- [Material provided]
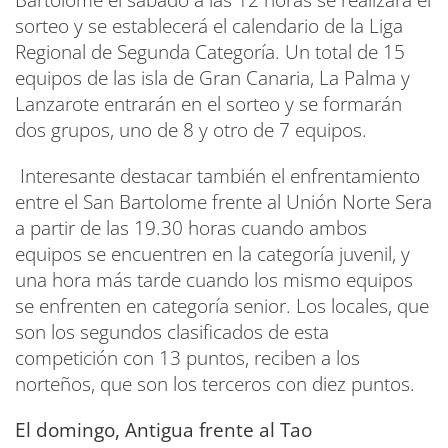
sorteo y se establecerá el calendario de la Liga
Regional de Segunda Categoría. Un total de 15
equipos de las isla de Gran Canaria, La Palma y
Lanzarote entrarán en el sorteo y se formarán
dos grupos, uno de 8 y otro de 7 equipos.
Interesante destacar también el enfrentamiento
entre el San Bartolome frente al Unión Norte Sera
a partir de las 19.30 horas cuando ambos
equipos se encuentren en la categoría juvenil, y
una hora más tarde cuando los mismo equipos
se enfrenten en categoría senior. Los locales, que
son los segundos clasificados de esta
competición con 13 puntos, reciben a los
norteños, que son los terceros con diez puntos.
El domingo, Antigua frente al Tao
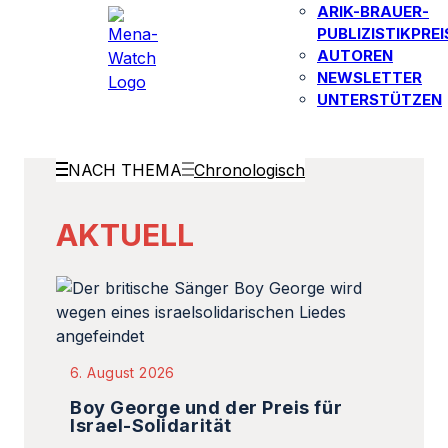
ARIK-BRAUER-
PUBLIZISTIKPREI
AUTOREN​
NEWSLETTER
UNTERSTÜTZEN
NACH THEMA
Chronologisch
AKTUELL
6. August 2026
Boy George und der Preis für
Israel-Solidarität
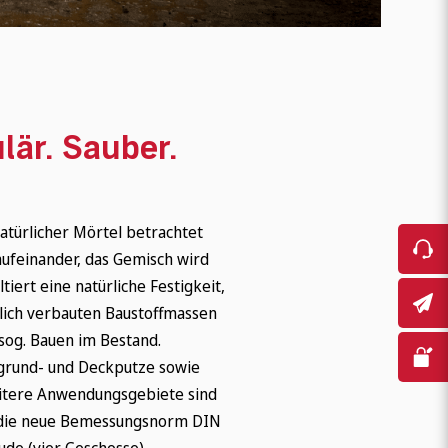
lär. Sauber.
atürlicher Mörtel betrachtet
aufeinander, das Gemisch wird
tiert eine natürliche Festigkeit,
rlich verbauten Baustoffmassen
og. Bauen im Bestand.
mgrund- und Deckputze sowie
eitere Anwendungsgebiete sind
, die neue Bemessungsnorm DIN
e (vier Geschosse).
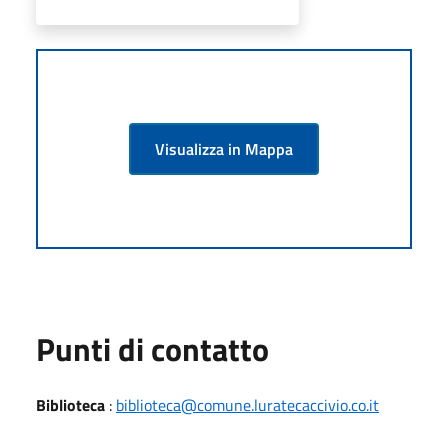
Visualizza in Mappa
Punti di contatto
Biblioteca
:
biblioteca@comune.luratecaccivio.co.it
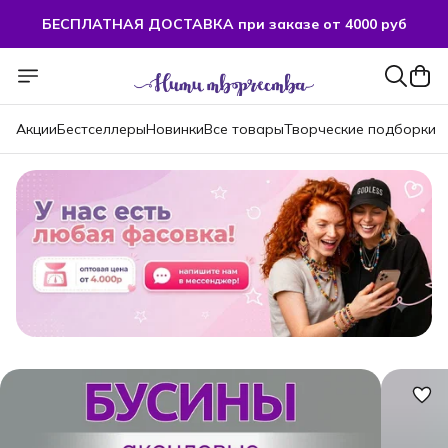
БЕСПЛАТНАЯ ДОСТАВКА при заказе от 4000 руб
Акции
Бестселлеры
Новинки
Все товары
Творческие подборки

- [Task description]
Give solely the number of lines in the data that contain the string "equipos".

- [Written response]
4